The hope is that eventually the number of claims will be reduced, said Jon Zucker, partner with Sidley Austin LLP.

Another annoying aspect of the IDR process is the lack of enforcement regarding the payment of fees and penalties, with the CBO calling for research into how the field has responded to the IDR process.c

“Emerging evidence suggests that the law might not have the effects that CBO anticipated, according to the CBO. “Although prices for some services that had high rates of surprise billing before the law’s enactment have declined … several published reports indicate that providers are winning more than 8 in 10 IDR cases and are being awarded payments that are much higher than expected.”

Moreover, participants are dragging their feet at times in paying what they are owed under CMS rules.

“There’s not a built-in mechanism to enforce them.

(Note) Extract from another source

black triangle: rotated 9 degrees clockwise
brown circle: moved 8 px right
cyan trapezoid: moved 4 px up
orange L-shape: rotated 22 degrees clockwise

Often if you fail to meet a deadline, there’s not an immediate consequence set forth in this final rule,” said Jon Zucker, partner with the law firm Sidley Austin LLP, in an interview.

“It’s great that there’s all these new rules and processes and how things are supposed to work, but you need to have the (federal) departments actually following up and enforcing those rules to make sure people are following them,” Zucker said.

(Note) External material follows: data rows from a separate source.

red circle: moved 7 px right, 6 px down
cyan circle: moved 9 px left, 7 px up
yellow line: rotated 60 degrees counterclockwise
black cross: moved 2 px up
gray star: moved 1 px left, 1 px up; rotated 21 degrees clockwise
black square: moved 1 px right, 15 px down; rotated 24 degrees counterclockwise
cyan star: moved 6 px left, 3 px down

While not certain, he said some of the refinements in the final rule may reduce the backlog of rulings, such as some provider-payer communication standards that were made.

“Looking at the rules as a whole, the lower fee may lead to increased claims, but I think the hope would be that the other processes included in the final rule are going to lead to that better communication and hopefully allow for the process to work as intended, and then overall, eventually the number of claims being filed being reduced,” Zucker said.


a IDR administrative costs include two fees for each dispute: an administrative fee and a fee paid to IDR entities, which are independent third-party arbitrators responsible for making payments.

b Hoadley, J., Watts, K., Keith, K., and DeGarmo, E. “The No Surprises Act IDR Process: An Early Look at 2025 Data,” Health Affairs, March 20, 2026.

c Hayford, T., Pelech, D. and Hale, J., “A Call for New Research on the No Surprises Act,” Congressional Budget Office, June 15, 2026.